Find the word "address" in the data, then copy each line where it is found.

*** AVAILABLE RECORDS ***

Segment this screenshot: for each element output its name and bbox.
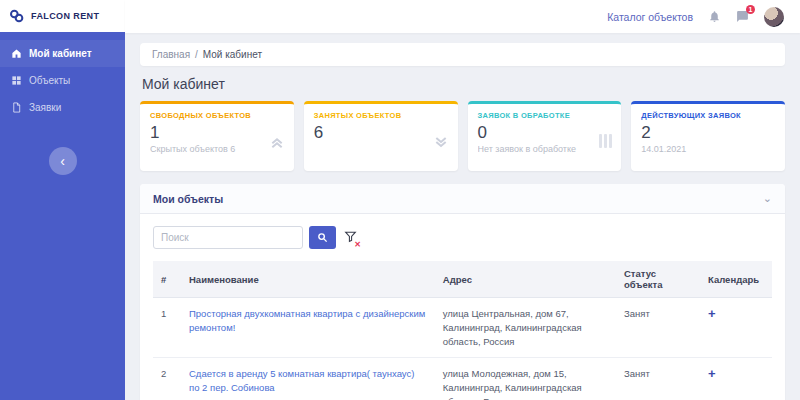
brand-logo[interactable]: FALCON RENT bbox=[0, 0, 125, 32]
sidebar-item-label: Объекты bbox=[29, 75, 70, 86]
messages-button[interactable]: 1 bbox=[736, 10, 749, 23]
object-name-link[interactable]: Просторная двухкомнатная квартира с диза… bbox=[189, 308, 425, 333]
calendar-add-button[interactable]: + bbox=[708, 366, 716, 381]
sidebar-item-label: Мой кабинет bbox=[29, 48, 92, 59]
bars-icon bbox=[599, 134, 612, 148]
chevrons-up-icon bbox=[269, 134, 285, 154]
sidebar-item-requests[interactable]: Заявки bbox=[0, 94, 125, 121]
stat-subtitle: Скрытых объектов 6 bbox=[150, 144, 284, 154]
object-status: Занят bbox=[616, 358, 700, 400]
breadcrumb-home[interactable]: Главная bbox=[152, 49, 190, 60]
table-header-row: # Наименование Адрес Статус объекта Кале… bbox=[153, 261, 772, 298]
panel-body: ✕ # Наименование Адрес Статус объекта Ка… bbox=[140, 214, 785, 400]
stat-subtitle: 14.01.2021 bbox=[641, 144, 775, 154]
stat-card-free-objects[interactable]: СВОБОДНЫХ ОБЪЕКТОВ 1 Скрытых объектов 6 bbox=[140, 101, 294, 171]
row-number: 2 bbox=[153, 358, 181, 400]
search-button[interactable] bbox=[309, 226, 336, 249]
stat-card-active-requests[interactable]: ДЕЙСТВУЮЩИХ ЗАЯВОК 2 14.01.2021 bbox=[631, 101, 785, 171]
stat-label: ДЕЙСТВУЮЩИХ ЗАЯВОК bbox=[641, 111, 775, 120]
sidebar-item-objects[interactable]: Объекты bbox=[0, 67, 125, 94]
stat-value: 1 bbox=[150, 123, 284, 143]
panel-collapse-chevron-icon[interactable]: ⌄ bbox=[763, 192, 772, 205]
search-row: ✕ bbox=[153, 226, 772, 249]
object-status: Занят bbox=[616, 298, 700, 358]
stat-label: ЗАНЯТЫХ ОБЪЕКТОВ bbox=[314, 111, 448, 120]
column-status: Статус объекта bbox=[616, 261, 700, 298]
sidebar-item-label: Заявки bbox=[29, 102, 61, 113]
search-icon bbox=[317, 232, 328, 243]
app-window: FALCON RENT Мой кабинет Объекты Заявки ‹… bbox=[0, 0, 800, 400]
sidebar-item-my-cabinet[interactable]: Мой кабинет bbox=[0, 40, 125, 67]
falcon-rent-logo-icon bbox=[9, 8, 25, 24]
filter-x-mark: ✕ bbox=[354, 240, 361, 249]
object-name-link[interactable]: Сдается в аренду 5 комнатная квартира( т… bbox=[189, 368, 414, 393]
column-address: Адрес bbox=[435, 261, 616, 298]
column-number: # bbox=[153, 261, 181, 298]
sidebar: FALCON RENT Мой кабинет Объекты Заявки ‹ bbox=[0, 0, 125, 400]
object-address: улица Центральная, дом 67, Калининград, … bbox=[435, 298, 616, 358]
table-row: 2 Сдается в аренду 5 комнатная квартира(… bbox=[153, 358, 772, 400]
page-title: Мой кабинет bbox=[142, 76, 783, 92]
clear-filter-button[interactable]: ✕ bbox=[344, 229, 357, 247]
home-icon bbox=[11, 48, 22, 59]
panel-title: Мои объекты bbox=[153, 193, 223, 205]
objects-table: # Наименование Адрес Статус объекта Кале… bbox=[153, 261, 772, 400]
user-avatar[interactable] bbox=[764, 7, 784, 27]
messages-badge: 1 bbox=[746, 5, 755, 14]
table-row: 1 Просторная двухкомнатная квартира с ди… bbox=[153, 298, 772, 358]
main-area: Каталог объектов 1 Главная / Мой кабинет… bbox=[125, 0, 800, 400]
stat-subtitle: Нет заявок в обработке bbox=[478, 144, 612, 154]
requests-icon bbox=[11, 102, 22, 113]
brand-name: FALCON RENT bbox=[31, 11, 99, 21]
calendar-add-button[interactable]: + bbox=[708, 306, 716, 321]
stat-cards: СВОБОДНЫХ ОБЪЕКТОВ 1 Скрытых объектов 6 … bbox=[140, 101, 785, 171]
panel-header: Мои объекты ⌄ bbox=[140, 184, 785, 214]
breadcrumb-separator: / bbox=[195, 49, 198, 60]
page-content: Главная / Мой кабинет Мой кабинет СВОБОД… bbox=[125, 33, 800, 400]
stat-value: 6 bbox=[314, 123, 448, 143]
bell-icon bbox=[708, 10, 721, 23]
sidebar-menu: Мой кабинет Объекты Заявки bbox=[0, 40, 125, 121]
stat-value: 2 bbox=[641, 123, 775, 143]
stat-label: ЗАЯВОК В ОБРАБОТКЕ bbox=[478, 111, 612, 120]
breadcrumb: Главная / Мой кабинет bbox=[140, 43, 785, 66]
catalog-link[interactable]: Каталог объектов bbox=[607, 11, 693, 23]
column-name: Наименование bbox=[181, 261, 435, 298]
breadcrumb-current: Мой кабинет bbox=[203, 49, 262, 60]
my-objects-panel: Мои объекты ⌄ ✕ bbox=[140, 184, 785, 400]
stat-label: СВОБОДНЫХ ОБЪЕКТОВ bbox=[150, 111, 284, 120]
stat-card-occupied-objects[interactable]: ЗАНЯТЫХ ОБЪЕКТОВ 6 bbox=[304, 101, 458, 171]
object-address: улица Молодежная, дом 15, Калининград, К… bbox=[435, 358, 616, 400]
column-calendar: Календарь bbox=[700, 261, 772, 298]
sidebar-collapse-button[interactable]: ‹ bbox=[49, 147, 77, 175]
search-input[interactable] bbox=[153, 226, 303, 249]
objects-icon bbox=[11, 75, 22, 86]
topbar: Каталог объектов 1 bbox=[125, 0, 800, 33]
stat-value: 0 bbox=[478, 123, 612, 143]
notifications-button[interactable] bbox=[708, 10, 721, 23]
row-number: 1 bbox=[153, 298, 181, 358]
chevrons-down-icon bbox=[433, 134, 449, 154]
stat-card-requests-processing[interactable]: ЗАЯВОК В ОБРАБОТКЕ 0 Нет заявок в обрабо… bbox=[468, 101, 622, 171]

*** End of AVAILABLE RECORDS ***
*** AVAILABLE RECORDS ***

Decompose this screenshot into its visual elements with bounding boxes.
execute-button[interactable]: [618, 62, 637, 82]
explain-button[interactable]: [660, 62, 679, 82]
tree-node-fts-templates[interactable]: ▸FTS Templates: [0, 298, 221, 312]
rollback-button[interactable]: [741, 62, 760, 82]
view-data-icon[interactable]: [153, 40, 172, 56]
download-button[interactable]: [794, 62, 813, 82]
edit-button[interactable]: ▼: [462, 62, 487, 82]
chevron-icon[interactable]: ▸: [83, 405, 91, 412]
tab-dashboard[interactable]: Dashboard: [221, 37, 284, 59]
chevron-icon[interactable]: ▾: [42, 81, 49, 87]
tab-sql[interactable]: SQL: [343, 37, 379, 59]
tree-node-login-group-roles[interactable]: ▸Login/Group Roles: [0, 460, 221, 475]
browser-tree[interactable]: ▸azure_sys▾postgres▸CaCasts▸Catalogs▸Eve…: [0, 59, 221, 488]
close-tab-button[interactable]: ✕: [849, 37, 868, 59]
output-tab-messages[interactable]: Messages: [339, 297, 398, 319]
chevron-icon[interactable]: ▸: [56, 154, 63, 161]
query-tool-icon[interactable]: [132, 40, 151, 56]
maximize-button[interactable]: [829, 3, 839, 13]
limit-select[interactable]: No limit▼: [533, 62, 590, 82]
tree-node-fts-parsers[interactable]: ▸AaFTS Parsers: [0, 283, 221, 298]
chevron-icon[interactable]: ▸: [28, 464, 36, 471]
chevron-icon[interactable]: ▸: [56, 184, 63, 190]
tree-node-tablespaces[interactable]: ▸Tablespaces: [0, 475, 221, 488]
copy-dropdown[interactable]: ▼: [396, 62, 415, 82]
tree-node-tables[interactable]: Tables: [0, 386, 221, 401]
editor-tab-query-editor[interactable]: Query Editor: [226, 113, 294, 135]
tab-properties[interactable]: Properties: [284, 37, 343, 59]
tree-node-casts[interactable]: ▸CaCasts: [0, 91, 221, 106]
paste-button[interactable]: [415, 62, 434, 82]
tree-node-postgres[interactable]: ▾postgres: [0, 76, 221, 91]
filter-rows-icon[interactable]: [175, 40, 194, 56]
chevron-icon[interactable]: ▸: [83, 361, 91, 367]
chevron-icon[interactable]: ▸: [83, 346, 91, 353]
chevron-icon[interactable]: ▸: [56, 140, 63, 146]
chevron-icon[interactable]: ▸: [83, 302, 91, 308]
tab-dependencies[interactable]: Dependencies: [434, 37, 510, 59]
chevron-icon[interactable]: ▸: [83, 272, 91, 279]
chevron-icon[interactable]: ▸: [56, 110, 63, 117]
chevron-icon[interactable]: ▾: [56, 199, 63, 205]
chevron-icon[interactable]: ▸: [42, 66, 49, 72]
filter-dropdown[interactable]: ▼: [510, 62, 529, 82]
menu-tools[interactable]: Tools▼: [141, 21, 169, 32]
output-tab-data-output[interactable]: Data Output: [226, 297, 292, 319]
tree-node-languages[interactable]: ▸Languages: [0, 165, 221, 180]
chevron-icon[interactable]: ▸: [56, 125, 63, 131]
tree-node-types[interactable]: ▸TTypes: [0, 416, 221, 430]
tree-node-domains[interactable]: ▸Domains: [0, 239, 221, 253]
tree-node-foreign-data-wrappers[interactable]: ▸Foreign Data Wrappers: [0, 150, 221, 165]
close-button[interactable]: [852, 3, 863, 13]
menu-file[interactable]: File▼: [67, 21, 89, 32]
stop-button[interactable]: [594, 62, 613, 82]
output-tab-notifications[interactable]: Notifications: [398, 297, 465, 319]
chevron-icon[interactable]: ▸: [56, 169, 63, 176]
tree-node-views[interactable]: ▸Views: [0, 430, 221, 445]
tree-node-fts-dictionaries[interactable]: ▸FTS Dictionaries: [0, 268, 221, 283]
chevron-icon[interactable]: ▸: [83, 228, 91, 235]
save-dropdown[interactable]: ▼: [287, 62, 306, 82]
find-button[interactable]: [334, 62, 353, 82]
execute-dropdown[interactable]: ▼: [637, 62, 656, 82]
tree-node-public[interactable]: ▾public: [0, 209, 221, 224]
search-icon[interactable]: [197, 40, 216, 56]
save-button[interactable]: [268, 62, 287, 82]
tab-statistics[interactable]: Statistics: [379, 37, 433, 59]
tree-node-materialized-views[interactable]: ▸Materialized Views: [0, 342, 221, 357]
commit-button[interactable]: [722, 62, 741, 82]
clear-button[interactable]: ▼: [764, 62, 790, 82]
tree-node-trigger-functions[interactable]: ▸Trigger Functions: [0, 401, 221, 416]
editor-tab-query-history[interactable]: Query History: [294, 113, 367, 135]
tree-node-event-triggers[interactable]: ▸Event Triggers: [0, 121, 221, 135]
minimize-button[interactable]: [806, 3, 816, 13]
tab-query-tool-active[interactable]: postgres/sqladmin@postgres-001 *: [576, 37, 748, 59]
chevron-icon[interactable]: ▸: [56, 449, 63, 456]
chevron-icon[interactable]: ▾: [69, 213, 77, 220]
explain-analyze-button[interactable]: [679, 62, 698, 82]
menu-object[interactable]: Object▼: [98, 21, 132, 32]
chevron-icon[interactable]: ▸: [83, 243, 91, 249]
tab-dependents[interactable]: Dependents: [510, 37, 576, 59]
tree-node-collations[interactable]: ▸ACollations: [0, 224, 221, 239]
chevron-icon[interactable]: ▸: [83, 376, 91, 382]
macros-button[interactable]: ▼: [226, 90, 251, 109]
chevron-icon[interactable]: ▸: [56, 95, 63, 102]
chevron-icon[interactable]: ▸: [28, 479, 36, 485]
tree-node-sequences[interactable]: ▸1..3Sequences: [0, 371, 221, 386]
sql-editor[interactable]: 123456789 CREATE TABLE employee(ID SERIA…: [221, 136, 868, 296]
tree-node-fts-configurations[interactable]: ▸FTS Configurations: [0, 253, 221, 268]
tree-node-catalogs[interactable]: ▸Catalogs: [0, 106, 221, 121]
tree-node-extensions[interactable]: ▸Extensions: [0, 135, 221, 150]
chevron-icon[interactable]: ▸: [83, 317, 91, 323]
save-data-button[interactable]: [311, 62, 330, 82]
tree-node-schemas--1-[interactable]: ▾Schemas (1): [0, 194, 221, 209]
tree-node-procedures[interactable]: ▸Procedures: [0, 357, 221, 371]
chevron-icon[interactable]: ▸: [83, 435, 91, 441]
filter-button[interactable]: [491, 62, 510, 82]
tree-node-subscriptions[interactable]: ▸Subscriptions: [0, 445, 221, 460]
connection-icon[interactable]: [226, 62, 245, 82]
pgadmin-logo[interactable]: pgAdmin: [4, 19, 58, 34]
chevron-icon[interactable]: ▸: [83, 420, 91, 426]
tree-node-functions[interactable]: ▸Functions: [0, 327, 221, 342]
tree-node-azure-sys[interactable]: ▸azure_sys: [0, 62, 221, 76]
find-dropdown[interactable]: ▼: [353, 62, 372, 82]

*** End of AVAILABLE RECORDS ***

RESPONSE BOX:
column-address: Адрес bbox=[435, 261, 616, 298]
object-address: улица Центральная, дом 67, Калининград, … bbox=[435, 298, 616, 358]
object-address: улица Молодежная, дом 15, Калининград, К… bbox=[435, 358, 616, 400]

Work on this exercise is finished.